■ WORK TO COMPLETE
The required output is an exact copy of the lines from the one containing "Policies and Procedures (74, 2554)" through the end of the entries below, with pictures removed.

■ Stored items

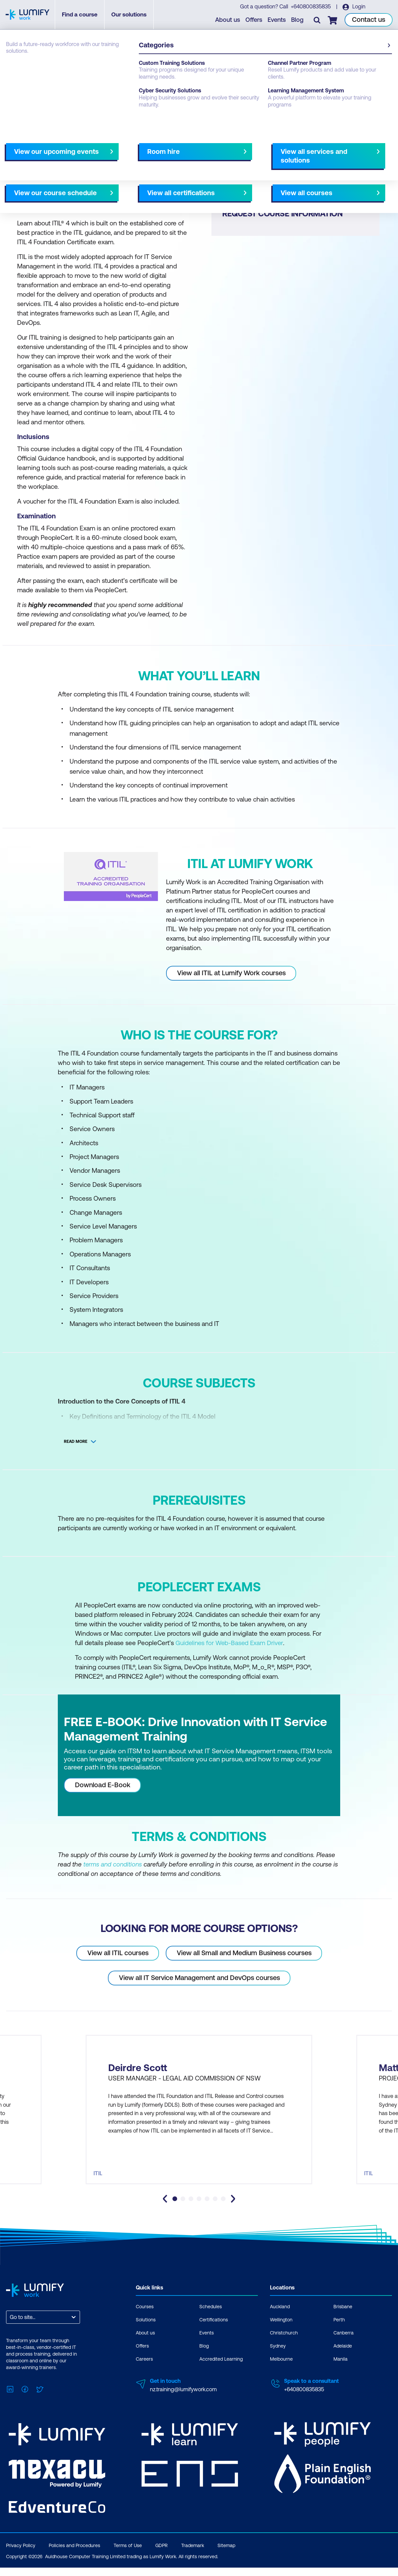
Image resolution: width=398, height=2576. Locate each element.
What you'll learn (97, 157)
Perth (339, 2331)
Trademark (192, 2554)
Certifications (213, 2331)
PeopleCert (48, 68)
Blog (298, 20)
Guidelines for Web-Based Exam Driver (230, 1642)
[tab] (174, 2210)
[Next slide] (193, 157)
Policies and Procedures (74, 2554)
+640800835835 (311, 7)
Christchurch (284, 2344)
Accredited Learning (221, 2370)
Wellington (281, 2331)
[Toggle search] (317, 20)
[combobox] (10, 2329)
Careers (144, 2370)
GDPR (161, 2554)
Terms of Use (128, 2554)
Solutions (146, 2331)
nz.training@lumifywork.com (183, 2401)
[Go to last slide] (165, 2210)
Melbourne (281, 2370)
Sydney (278, 2357)
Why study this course (40, 157)
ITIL (74, 68)
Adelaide (342, 2357)
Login (358, 7)
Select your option (231, 157)
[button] (101, 154)
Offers (254, 20)
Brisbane (342, 2318)
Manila (340, 2370)
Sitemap (226, 2554)
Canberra (343, 2344)
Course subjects (146, 157)
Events (277, 20)
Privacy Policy (20, 2554)
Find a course (83, 15)
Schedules (210, 2318)
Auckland (280, 2318)
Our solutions (132, 15)
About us (228, 20)
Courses (16, 68)
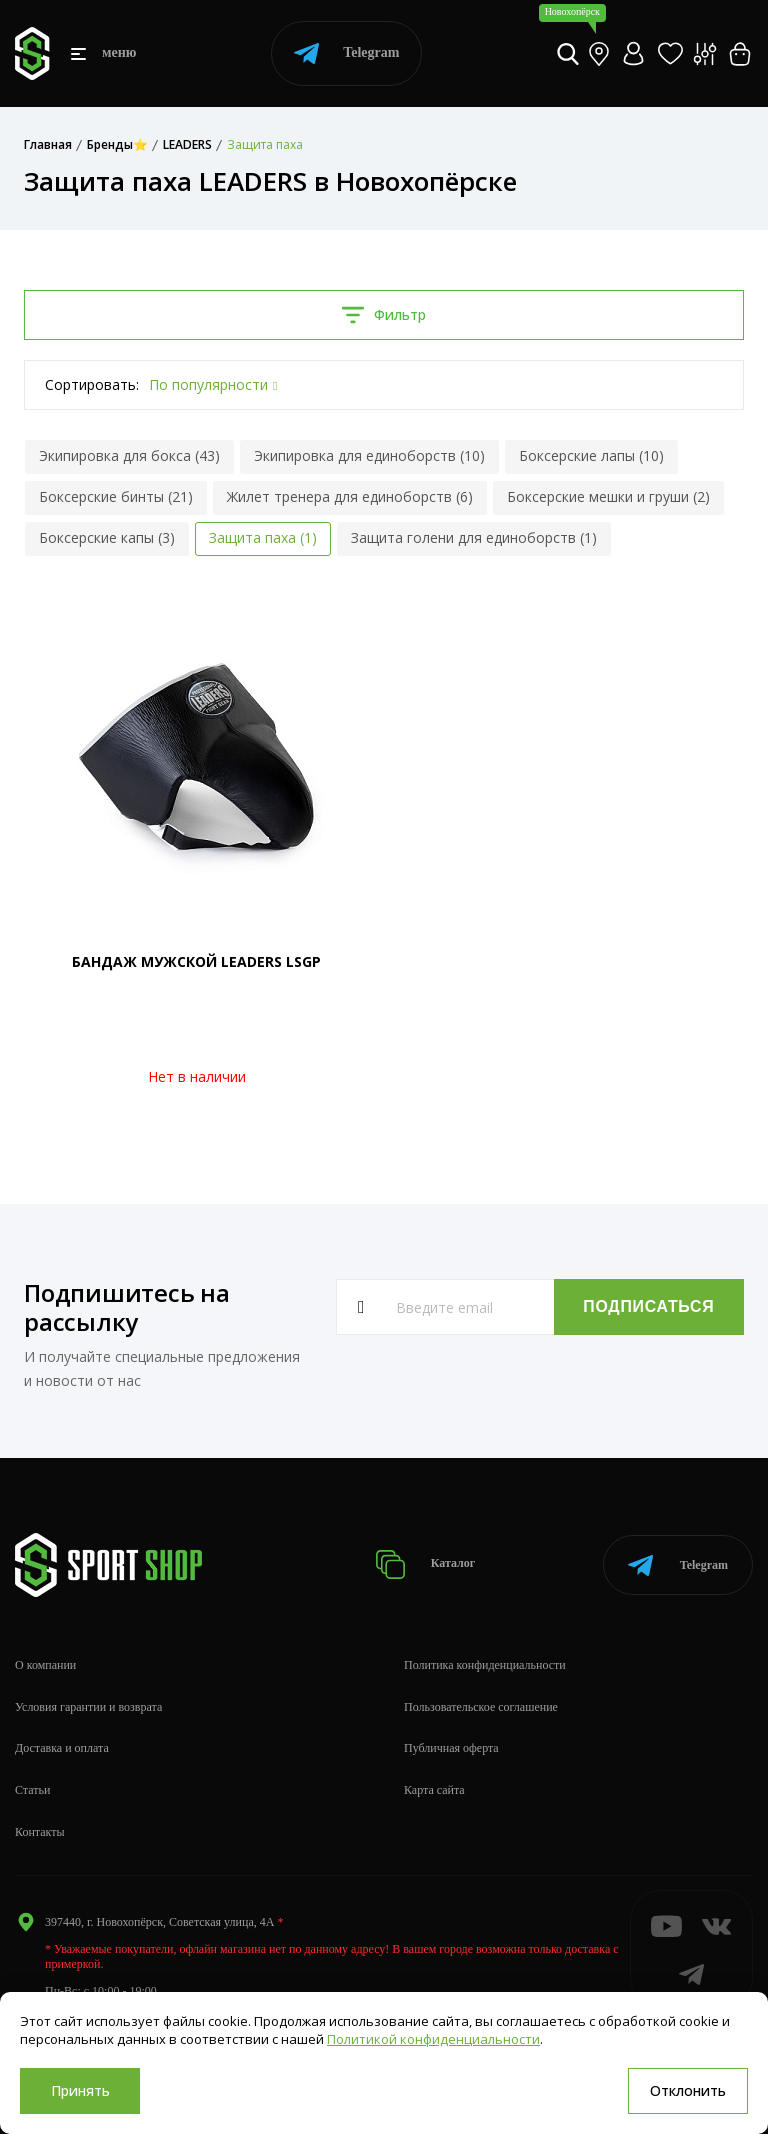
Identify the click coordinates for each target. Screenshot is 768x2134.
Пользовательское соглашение (481, 1707)
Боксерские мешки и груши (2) (608, 496)
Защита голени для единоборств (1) (474, 537)
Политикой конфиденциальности (433, 2039)
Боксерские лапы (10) (591, 455)
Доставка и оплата (62, 1748)
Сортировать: (92, 384)
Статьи (32, 1790)
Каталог (425, 1564)
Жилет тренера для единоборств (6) (350, 496)
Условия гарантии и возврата (88, 1707)
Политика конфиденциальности (485, 1665)
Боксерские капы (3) (107, 537)
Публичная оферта (451, 1748)
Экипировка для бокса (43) (129, 455)
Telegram (346, 53)
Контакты (40, 1832)
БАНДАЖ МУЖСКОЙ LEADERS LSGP (196, 961)
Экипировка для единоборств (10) (369, 455)
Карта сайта (434, 1790)
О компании (45, 1665)
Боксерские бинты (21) (116, 496)
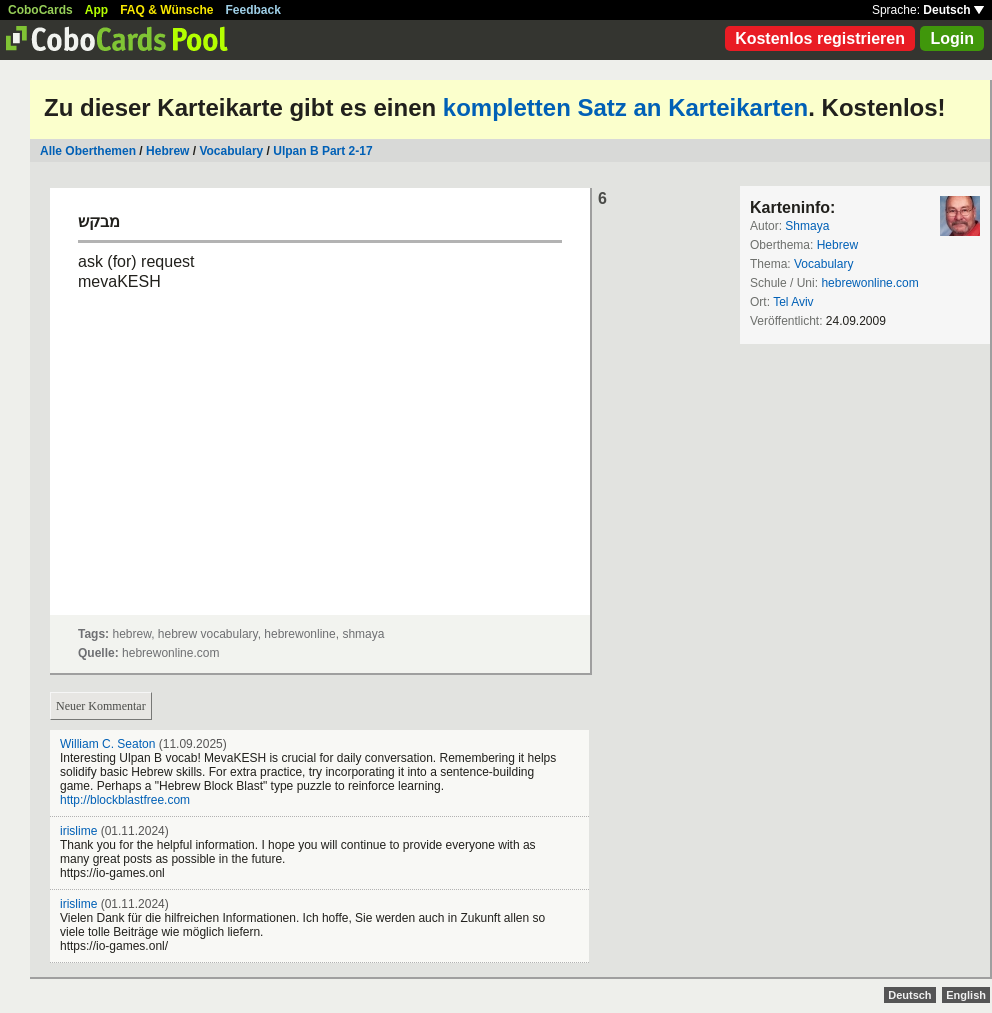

■ RESPONSE
Policies and Procedures (74, 2554)
+640800835835 (311, 7)
Christchurch (284, 2344)
Accredited Learning (221, 2370)
Wellington (281, 2331)
[Toggle search] (317, 20)
[combobox] (10, 2329)
Careers (144, 2370)
GDPR (161, 2554)
Terms of Use (128, 2554)
Solutions (146, 2331)
nz.training@lumifywork.com (183, 2401)
[Go to last slide] (165, 2210)
Melbourne (281, 2370)
Sydney (278, 2357)
Why study this course (40, 157)
ITIL (74, 68)
Adelaide (342, 2357)
Login (358, 7)
Select your option (231, 157)
[button] (101, 154)
Offers (254, 20)
Brisbane (342, 2318)
Manila (340, 2370)
Sitemap (226, 2554)
Canberra (343, 2344)
Course subjects (146, 157)
Events (277, 20)
Privacy Policy (20, 2554)
Find a course (83, 15)
Schedules (210, 2318)
Auckland (280, 2318)
Our solutions (132, 15)
About us (228, 20)
Courses (16, 68)
Identify the click coordinates for each target. Screenshot is 768x2134.
Пользовательское соглашение (481, 1707)
Боксерские мешки и груши (2) (608, 496)
Защита голени для единоборств (1) (474, 537)
Политикой конфиденциальности (433, 2039)
Боксерские лапы (10) (591, 455)
Доставка и оплата (62, 1748)
Сортировать: (92, 384)
Статьи (32, 1790)
Каталог (425, 1564)
Жилет тренера для единоборств (6) (350, 496)
Условия гарантии и возврата (88, 1707)
Политика конфиденциальности (485, 1665)
Боксерские капы (3) (107, 537)
Публичная оферта (451, 1748)
Экипировка для бокса (43) (129, 455)
Telegram (346, 53)
Контакты (40, 1832)
БАНДАЖ МУЖСКОЙ LEADERS LSGP (196, 961)
Экипировка для единоборств (10) (369, 455)
Карта сайта (434, 1790)
О компании (45, 1665)
Боксерские бинты (21) (116, 496)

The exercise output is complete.